### Exercise prompt:
Indicate only the number of lines in the listing below in which the word "Auto" appears.

:: Supplied material

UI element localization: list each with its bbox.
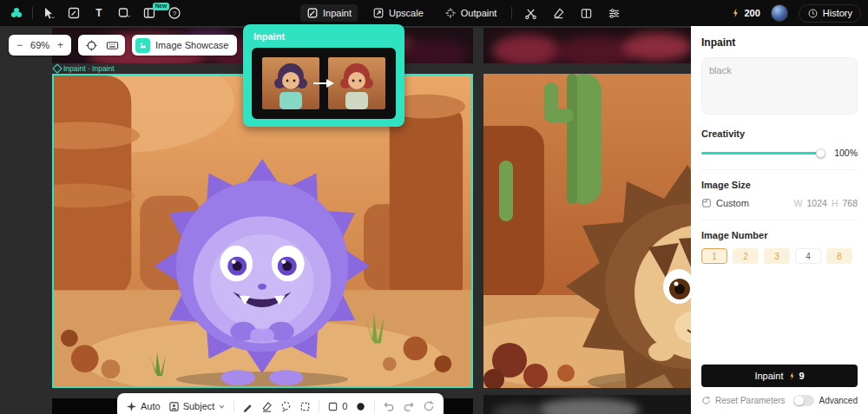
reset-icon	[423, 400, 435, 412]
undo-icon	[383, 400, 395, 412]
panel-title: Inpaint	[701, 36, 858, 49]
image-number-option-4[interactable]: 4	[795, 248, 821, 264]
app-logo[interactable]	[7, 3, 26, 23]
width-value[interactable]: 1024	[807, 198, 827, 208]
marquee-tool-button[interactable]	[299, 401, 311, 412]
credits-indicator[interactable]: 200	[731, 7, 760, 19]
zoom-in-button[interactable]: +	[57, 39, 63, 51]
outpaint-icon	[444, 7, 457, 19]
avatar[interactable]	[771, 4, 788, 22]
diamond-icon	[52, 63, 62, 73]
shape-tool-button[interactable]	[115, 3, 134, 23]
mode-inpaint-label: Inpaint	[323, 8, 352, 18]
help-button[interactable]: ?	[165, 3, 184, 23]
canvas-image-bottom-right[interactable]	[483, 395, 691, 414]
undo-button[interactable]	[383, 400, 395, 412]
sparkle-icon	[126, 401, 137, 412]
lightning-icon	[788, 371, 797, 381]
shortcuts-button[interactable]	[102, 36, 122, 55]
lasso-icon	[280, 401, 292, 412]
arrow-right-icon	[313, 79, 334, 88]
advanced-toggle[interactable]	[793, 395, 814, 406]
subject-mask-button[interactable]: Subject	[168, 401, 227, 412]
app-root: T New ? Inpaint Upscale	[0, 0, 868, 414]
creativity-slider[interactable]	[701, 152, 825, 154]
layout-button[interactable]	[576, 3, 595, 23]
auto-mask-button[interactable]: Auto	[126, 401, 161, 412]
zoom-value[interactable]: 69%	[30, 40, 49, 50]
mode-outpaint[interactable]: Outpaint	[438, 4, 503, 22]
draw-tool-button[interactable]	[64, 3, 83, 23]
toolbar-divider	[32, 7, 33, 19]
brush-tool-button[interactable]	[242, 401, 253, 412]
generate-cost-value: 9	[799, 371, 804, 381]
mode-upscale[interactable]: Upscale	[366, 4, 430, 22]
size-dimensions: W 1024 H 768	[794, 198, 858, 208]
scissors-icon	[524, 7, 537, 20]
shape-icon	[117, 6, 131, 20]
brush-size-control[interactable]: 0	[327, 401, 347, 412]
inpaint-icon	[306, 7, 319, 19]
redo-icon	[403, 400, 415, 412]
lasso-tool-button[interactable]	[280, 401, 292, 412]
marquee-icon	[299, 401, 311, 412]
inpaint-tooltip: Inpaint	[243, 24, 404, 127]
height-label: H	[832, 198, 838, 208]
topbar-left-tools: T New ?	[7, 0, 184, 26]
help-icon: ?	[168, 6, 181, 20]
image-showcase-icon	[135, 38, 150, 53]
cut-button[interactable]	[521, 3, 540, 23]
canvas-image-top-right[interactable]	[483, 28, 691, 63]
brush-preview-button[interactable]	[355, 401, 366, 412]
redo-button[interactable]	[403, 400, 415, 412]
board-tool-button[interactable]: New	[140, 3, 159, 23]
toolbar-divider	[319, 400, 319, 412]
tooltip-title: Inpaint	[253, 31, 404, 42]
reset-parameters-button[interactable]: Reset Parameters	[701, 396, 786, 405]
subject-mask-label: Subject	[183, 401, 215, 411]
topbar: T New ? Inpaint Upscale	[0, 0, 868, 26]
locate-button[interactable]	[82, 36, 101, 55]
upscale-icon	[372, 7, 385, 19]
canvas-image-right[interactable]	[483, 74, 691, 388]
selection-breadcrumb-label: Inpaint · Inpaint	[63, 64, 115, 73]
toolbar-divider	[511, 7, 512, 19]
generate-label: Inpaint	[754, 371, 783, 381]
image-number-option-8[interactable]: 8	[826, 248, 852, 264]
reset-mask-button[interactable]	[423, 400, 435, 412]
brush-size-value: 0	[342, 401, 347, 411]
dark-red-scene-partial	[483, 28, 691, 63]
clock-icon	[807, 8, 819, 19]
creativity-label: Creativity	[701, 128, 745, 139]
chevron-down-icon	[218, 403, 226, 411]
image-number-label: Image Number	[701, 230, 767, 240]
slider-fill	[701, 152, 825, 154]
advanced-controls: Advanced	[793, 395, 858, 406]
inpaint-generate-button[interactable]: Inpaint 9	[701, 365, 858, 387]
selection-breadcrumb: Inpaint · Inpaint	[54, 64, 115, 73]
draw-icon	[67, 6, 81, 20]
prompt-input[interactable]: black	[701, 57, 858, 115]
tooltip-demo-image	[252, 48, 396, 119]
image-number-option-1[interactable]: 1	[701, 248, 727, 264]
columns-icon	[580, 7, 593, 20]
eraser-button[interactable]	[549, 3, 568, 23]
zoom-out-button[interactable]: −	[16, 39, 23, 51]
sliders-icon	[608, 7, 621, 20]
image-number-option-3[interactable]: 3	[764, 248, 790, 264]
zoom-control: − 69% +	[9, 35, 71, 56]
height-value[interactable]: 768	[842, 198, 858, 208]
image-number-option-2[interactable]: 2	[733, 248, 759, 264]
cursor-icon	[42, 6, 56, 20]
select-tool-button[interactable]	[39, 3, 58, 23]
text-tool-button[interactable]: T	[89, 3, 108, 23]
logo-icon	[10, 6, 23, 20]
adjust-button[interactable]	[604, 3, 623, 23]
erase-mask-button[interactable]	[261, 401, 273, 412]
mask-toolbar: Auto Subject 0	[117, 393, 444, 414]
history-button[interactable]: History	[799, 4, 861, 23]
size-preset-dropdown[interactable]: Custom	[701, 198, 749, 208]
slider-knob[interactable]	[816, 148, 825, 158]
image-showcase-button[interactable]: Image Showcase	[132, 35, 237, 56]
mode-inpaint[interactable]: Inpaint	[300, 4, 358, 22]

::::

### Your solution:
2